With $68m set aside for the project, construction work began on the Indian country pavilion in August 2019, with India’s Minister of Commerce, Industry and Railways Piyush Goyal unveiling the design in September.
The project is being co-ordinated and funded by the Federation of Indian Chamber of Commerce and the Indian government, with additional contributions from several Indian businessmen in the UAE. National Buildings Construction Corporation is responsible for the design and construction, and awarded the main construction contract to UAE-based City Diamond Contracting in July 2019.
Themed the future is in India, the pavilion will provide a platform for various Indian states to promote advances in technology and innovation over the course of the six-month expo. “We will showcase India’s role and achievements in a range of sectors, [including] sustainable development, renewable energy, IT, education, space, defence, artificial intelligence and startups,” says Vipul, India’s Consul General in Dubai.
The pavilion will also feature programmes on spirituality and wellness, in line with India’s traditional practices of yoga, meditation and Ayurveda, as well as cultural performances, crafts and cuisine.
“The India pavilion will be very different from the other pavilions,” says Vipul. “This is because it will highlight India’s history, diversity and achievements. It will also illustrate the dynamism of the India-UAE partnership.”
India enjoys close diplomatic relations with the UAE and is one of the country’s top trade partners. Trade between the two nations stood at $60bn in 2018-19, and is growing fast, supported in part by a currency swap agreement in 2016 allowing bilateral trade to be conducted without the use of US dollars.
Investments in the energy sector form a critical part of this trade. The UAE is India’s fourth-largest crude oil supplier, exporting 17.49 million tonnes in 2018-19, according to India’s Directorate General of Commercial Intelligence and Statistics. In a significant recent deal, Abu Dhabi National Oil Company, Saudi Aramco and a group of Indian national oil firms agreed to develop a $44bn mega refinery in the Indian state of Maharashtra.
Looking forward to Expo 2020, Vipul sees huge opportunity to further enhance trade and business ties. “Our leadership has set the goal of increasing our bilateral trade to $100bn and to substantially increase investments flows. Expo 2020 will provide a great opportunity for us to move ahead in realising these goals.

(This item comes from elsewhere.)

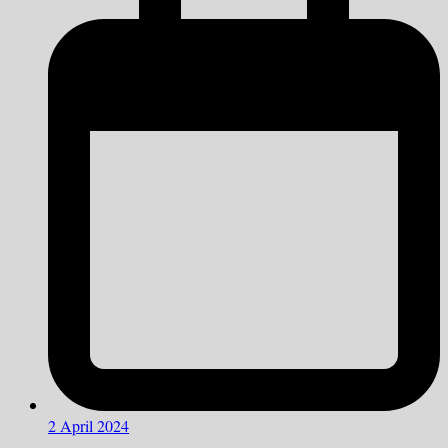
2 April 2024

“Indian businesses will not only get exposure through UAE visitors, but also to those from Africa, Central Asia and other regions. The expo will be very useful for all Indian businesses that participate in it. Those that are looking for investments will get an unparalleled chance to present their ideas to an influential global audience.”
During the expo, the coordinators of the Indian pavilion also plan to hold special celebrations for the duration of Diwali, the Hindu festival of lights and on the date of Indian Republic Day.
“The UAE, in particular Dubai, holds a special place for Indians, whether on account of our trade, investments or remittances from workers,” says Vipul. “Our strategic partnership is growing every day. [The expo] will provide a platform for India and all Indians to build further upon this relationship.”
Building on history
Even before diplomatic relations were officially established in 1972, spices and cloth from India found their way to the Arab tribes, in exchange for dates, pearls and fish from the UAE. India’s cultural nuances have influenced many Emirati tastes, from food and films to clothing and language. Today, Indian migrants comprise nearly 27 per cent of the country’s total population.Diplomatic relations between the UAE and India have only got warmer, with Abu Dhabi’s crown prince Sheikh Mohammed bin Zayed al-Nahyan being hosted as the guest of honour during India’s 68th Republic Day celebrations in New Delhi. In August 2019, Indian Prime Minister Narendra Modi visited the UAE to receive the Order of Zayed, the highest civilian honour in the country.